**Directions**
Search the listing for the word "бьет" and say how many lines have it, nothing besides.
-- -- --
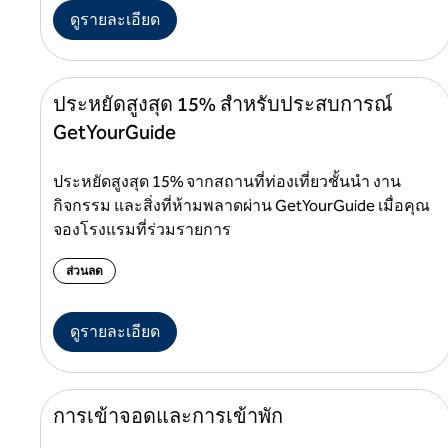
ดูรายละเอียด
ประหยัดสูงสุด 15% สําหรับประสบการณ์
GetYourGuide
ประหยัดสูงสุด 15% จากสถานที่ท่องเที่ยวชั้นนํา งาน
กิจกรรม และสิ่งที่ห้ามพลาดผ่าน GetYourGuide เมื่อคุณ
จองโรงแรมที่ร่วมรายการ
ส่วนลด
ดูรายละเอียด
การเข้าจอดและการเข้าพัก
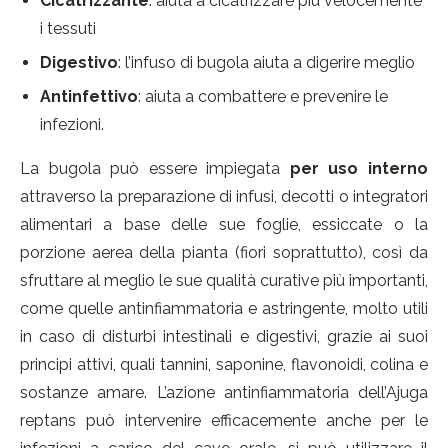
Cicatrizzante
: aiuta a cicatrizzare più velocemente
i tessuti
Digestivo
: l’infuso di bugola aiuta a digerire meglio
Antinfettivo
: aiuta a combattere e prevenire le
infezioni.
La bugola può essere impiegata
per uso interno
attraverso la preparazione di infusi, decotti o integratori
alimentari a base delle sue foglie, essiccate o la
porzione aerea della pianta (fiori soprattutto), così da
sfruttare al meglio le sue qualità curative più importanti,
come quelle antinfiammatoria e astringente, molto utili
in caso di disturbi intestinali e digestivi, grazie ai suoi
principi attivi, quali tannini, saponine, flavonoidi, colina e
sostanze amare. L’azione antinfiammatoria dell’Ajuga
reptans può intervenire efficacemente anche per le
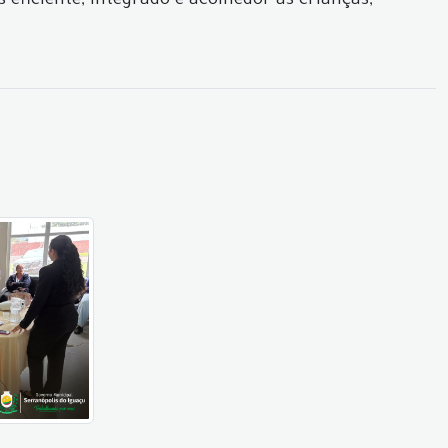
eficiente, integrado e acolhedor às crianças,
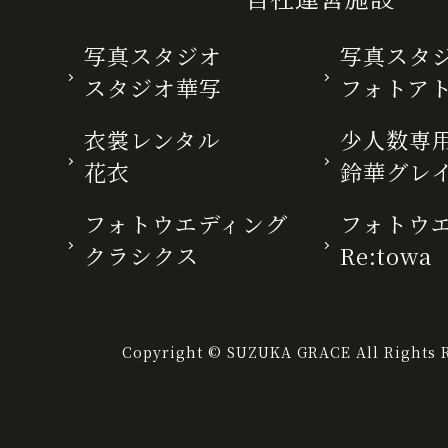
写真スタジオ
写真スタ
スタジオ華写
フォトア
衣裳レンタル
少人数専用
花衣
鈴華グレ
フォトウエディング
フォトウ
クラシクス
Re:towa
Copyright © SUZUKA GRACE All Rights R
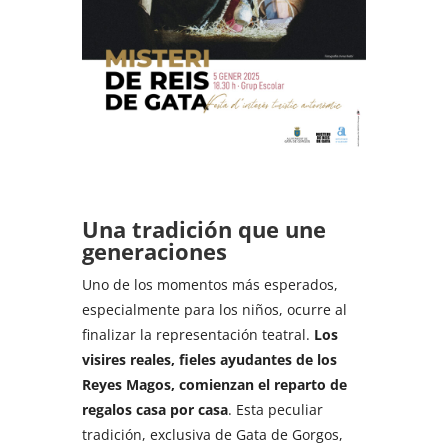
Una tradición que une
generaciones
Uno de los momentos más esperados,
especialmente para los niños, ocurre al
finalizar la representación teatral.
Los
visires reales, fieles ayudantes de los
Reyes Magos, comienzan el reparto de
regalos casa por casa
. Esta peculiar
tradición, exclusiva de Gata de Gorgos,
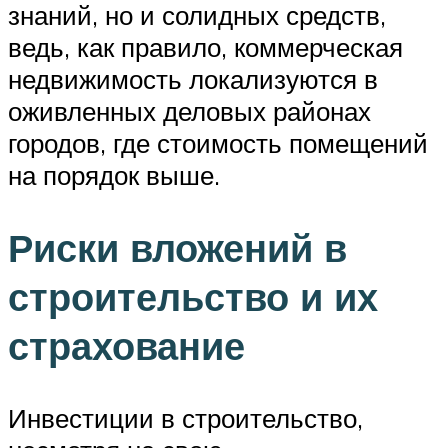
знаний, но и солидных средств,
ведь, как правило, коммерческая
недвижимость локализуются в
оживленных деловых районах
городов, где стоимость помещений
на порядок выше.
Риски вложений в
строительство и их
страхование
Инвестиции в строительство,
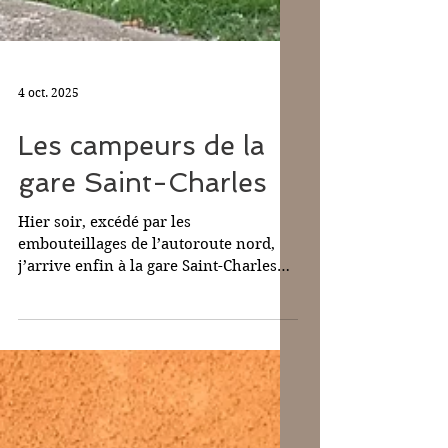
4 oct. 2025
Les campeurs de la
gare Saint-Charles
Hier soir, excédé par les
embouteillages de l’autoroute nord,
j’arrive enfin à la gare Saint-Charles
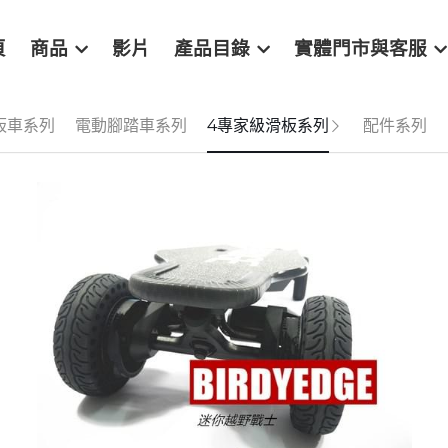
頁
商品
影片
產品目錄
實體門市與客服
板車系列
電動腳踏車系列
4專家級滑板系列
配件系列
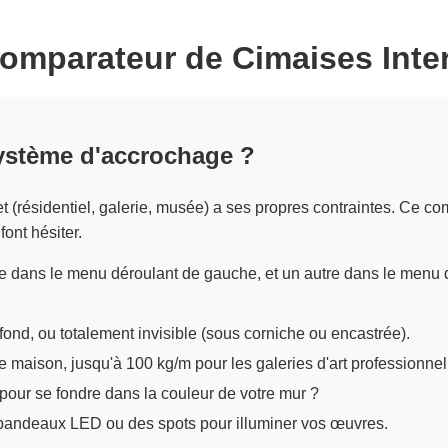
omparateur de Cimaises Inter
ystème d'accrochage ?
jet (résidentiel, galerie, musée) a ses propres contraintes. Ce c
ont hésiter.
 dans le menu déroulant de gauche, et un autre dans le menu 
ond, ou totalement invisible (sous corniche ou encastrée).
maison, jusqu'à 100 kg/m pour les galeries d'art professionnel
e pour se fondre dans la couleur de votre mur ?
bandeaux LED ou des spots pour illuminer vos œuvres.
-- -- --
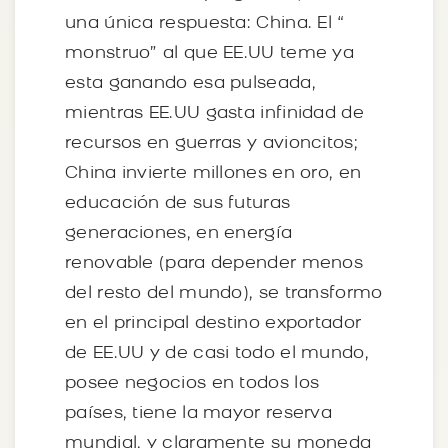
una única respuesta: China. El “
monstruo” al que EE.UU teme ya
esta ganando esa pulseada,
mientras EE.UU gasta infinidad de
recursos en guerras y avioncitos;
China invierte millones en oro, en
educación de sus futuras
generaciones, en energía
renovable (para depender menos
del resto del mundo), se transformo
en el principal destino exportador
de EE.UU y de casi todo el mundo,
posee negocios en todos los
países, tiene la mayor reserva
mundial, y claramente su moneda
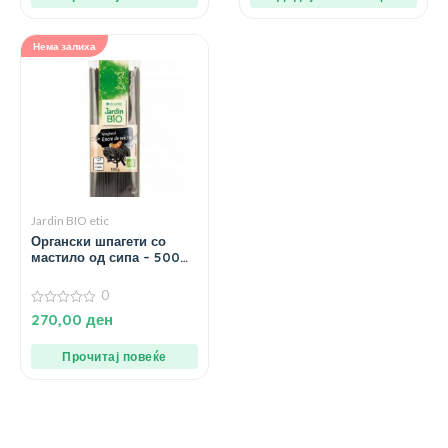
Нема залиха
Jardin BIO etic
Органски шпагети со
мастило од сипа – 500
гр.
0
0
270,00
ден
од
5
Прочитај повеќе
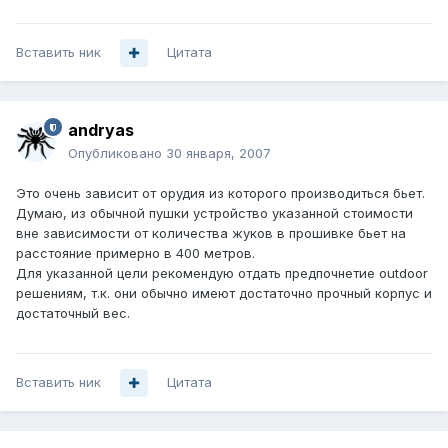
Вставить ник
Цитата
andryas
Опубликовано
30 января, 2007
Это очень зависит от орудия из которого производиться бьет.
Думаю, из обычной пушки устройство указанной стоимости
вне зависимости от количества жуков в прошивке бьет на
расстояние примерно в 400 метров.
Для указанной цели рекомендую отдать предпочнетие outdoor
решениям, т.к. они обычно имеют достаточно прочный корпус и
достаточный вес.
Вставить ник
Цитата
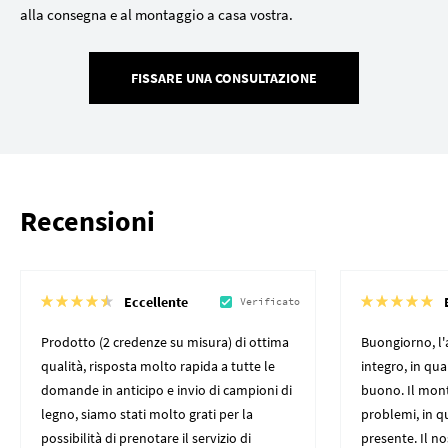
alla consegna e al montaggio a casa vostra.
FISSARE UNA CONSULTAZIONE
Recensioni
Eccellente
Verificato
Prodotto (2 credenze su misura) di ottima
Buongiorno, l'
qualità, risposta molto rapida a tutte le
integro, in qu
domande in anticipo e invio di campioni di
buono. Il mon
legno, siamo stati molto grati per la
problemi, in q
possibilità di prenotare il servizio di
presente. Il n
-- -- --
**Response to this exercise**
2